Parent's Resource Center


Overview Discipline
  • Discipline isn't just about punishment.
  • People have many concerns about bringing up children in the right way.
  • Everyone wants their children to:
    • care about others
    • care about the world
    • be interested in others
    • be kind, thoughtful and considerate
    • behave appropriately.
  • Some people think children can be spoiled by being given lots of attention. But giving children lots of love and attention means they will be happy and content with good self esteem.
  • Children are not naturally naughty.
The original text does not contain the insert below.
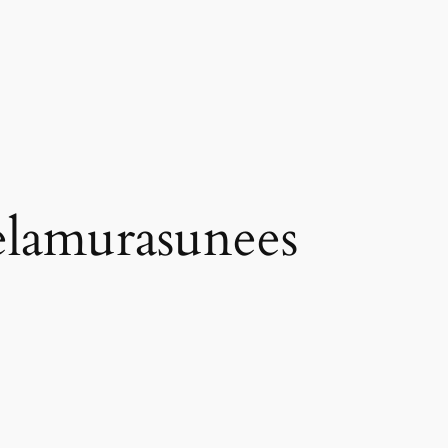
elamurasunees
They usually respond to sensible, honest comments which help them understand their behavior.
  • Suggested reading list of books which should be readily available at public libraries:  PRC has a number of high-lighted books.


    • 'Every Parent, A Positive Approach to Children's Behavior' by Matthew R.Sanders PhD Published by Addison-Wesley Publishing Company, 1992.
    • 'Toddler Taming, A parent's guide to (surviving) the first four years' by Dr Christopher Green, published by Doubleday Australia Pty Limited, 984.
    • 'Coping with the Family' by Dr John Irvine, published in Sun by Pan Macmillan Publishers Australia in 1994
Talking back 
  • Some parents feel they must 'win' arguments with their children.
  • If there is a disagreement, explain the matter sensibly and calmly to your child.
  • If they are treated as intelligent people they will react positively.
  • Make sure you explain why you feel the way you do.
  • Ask the child why they feel the way they do and LISTEN to their answer.
  • If the 'argument' is over something dangerous, explain the dangers calmly.
  • If the child is too young to understand, remove them from the danger.
Making rules Discipline
  • Many people believe you should smack children. Children want to do the right thing and are usually happy to comply when things are explained simply to them.
  • You may like to make some rules and discuss them with your child.
  • If there are problems perhaps you could ban television for one day, send them to their room until they calm down or make them sit absolutely still for a few minutes. Find a way which suits you and your child.
  • It is important to be consistent. If you make a rule then stick to it.
  • Some parents feel they must not let children 'get away' with things. Set limits, rules and boundaries and give reasons for these. Explain what behavior is acceptable and why.
  • Let children be part of your family's decision making process. Let them decide as many things as possible for themselves, explain the consequences and if necessary let them experience the consequences. This way they will learn about themselves and self control.
  • Rules and boundaries can be set in a positive way:


    • give reasons for rules
    • tell your children what sort of behavior is acceptable and why
    • have a few simple rules which help children decide what is dangerous, destructive or disturbing to others.